企業家倶楽部2000年6月号特集 第1部


時間貸し無人駐車場「タイムズ24」の黄色い看板で知られるパーク24は、全国に2万7000台分の駐車場をもつ業界のナンバーワン企業だ。しかし、その地位に満足はしていない。駐車場総合プロデュース企業として、「快適な車社会の実現」に向かって邁進している。その行く手には、まだ手つかずの広大な市場が眠っているのだ。

 



■地域密着型のスーパー銭湯を提案

二〇〇〇年二月二十四日木曜日、午前七時四十分。JR川崎駅前は、通勤ラッシュが始まっている。空は晴れ、空気は澄んでいる。川崎駅東口を出て左手に徒歩一分、小綺麗なビルが見えてくる。一見、オフィスビルのようだが、黄色地にTimesの黒文字、見慣れたマークで駐車場とわかる。

 ドトールコーヒーの前まで来ると、黄色いジャンパーを着たパーク24の社員たち、二十人ほどのキャンペーンガールが勢ぞろいしている。駐車場入口には『タイムズステーション川崎 OPEN』と書いてあり、くす玉が吊されている。

 やがて超高級スーツを着た社長の西川清が登場する。

「駐車場が暗い、汚い、臭いというイメージのままでは、よい車社会は実現しません。われわれは駐車場をサービス産業ととらえ、日本の車社会を変えていきます……」

 淡々と挨拶し、電気自動車に乗り込む。

 時計の針が八時九分を回った。

「秒読みを始めます!」その合図で、全員が秒読みを始める。

 1、2、3……。西川の運転する車がそろりそろりと駐車場の入口に近づき、八時九分二十四秒(パーク24)ぴったりに入庫した。

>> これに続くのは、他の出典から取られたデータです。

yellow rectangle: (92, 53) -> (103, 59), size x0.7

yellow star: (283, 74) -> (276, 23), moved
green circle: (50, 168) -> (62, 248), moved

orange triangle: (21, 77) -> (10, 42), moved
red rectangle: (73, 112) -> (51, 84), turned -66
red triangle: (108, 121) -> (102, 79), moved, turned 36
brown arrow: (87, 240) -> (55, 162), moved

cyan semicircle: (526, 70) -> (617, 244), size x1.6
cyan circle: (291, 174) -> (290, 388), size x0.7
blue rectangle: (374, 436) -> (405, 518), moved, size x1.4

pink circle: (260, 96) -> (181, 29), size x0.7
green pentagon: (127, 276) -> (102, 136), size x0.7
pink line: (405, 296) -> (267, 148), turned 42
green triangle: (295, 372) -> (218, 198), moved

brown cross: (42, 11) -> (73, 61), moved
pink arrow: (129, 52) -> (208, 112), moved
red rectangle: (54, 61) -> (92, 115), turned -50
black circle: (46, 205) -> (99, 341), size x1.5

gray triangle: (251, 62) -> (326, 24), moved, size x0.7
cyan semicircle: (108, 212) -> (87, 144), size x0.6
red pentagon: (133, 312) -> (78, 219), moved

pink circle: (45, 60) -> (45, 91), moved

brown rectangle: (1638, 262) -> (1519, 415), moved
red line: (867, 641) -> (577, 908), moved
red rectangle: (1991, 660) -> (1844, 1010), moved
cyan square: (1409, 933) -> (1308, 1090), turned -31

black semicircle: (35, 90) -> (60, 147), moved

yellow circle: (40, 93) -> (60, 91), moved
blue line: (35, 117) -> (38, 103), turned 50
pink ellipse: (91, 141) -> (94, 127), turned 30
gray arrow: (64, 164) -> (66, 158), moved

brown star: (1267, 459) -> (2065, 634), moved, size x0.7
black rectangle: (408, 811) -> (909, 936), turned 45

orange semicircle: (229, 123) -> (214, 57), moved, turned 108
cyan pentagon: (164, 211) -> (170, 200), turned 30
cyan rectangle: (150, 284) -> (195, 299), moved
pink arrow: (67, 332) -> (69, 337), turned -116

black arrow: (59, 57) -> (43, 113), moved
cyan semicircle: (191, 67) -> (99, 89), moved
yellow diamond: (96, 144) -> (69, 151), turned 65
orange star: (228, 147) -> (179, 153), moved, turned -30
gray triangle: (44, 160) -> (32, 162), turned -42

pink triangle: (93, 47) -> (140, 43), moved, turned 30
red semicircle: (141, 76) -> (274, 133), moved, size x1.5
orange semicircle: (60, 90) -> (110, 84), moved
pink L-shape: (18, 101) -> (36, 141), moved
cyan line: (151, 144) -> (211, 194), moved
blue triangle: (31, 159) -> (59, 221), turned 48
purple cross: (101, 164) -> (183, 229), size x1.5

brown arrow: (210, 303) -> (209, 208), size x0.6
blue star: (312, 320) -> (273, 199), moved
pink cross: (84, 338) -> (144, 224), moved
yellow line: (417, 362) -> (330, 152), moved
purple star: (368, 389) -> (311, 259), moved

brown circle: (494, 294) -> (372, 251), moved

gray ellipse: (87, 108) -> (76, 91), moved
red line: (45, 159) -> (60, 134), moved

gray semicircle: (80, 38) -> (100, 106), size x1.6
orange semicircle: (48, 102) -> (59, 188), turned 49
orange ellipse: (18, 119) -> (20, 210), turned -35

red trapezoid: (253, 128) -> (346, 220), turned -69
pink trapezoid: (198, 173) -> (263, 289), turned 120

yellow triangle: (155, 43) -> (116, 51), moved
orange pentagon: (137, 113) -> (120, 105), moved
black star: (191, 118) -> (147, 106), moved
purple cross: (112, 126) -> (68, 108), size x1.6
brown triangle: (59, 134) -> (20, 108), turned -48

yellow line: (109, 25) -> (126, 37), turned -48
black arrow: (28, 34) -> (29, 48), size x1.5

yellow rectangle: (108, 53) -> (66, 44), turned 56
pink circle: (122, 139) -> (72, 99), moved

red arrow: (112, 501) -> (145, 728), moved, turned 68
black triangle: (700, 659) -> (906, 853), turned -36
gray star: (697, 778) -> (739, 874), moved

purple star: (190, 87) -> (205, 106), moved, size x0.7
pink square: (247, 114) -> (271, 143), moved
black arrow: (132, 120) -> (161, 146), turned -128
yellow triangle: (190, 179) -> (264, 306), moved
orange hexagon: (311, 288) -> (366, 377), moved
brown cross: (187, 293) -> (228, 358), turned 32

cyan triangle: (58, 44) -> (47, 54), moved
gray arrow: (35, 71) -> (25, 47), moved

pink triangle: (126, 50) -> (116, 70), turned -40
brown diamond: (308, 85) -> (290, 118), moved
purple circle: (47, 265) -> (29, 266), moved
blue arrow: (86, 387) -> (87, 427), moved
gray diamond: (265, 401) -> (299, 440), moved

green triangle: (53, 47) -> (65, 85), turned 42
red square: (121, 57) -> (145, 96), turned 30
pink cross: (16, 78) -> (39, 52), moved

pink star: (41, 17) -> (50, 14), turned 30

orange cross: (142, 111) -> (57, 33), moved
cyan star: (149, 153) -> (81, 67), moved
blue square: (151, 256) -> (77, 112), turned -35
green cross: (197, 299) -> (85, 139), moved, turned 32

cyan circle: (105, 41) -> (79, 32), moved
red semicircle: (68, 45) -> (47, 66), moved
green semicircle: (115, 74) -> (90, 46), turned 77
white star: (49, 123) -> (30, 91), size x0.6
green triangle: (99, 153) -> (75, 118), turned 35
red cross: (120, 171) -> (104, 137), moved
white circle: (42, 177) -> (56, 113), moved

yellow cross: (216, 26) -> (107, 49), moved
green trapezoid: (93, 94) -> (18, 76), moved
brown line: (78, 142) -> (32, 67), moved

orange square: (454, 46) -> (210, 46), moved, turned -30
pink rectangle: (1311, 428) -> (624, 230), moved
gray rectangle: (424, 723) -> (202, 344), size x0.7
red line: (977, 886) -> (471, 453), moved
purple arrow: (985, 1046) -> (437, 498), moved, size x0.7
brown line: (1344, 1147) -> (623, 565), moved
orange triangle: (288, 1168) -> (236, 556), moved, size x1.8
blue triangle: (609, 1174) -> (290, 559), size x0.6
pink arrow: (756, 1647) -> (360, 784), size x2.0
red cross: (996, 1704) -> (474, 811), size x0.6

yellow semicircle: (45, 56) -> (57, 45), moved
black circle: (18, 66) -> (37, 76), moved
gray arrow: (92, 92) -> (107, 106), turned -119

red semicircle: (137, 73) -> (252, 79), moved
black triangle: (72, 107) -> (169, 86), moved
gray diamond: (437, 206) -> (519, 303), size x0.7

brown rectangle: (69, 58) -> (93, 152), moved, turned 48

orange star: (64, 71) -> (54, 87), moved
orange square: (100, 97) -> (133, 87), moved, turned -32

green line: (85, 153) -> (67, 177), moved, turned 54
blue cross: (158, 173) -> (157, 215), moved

 パーク24初のビル型駐車場「タイムズステーション川崎」は二百九十台を収容する地上十階建ての自走式駐車場で、総事業費は二十五億円。ビル内にはドトールコーヒーショップ、チケットぴあ、キャッシュディスペンサー、パウダールームなどを備える。

 ホテルを思わせる大理石で装飾されたエントランス、エレベーター。女性が感動するような贅沢なトイレ。明るくライトアップされた駐車スペース……。既成概念を覆す駐車場がこの日、誕生したのだ。



■10兆円市場のトップ企業

パーク24のここ六年の売上高は九五年から百億円、百四十七億円、百八十七億円、二百八億円、二百四十六億円、二百八十億円(二〇〇〇年十月期見込み)。同様に経常利益は四億円、十二億円、十五億円、十六億円、二十四億円、三十一億円(二〇〇〇年十月期見込み)と、きれいな右肩上がりで伸びてきた。

 しかし、十兆円を超える市場の大きさに比べれば、まだまだ小さい。

「巨大なチーズの塊にネズミが一口かじりついたようなものだ」

「車が下駄だとすれば、駐車場は下駄箱。下駄より下駄箱の方が高いのが普通だから、駐車場のトップ企業は、トヨタ並みの大企業であってもいい」などと、独特のたとえ話を使って、西川は市場の大きさを強調する。

「たかが駐車場」という古い観念を捨てないと、パーク24のポテンシャルは理解できない。その行く手には、誰も手をつけなかった広大な原野が広がっているのだ。



■駐車場をインテリジェント化する

充電サービスを付加した駐車場「パーク&チャージ」、銀行や飲食店の駐車場をタイムズ化する「サービス駐車場のタイムズ化」など、斬新な発想で駐車場ビジネスの常識を覆してきたパーク24はいま、駐車場の情報化という新しい課題に取り組み、さらに一歩先へ進もうとしている。

 まずタイムズの位置情報はカーナビにすでに配信済み。九九年十一月には日本信号、三井物産など七社と新会社アイポスネットを立ち上げた。同社は時間貸し駐車場の精算機に通信端末を取り付け、さまざまな情報をドライバーや駐車場オーナーに提供する。これにより満車・空車情報をドライバーに配信したり、精算機の破損をオーナーに知らせることが可能になる。満車・空車情報の配信は、二〇〇〇年末に実現する。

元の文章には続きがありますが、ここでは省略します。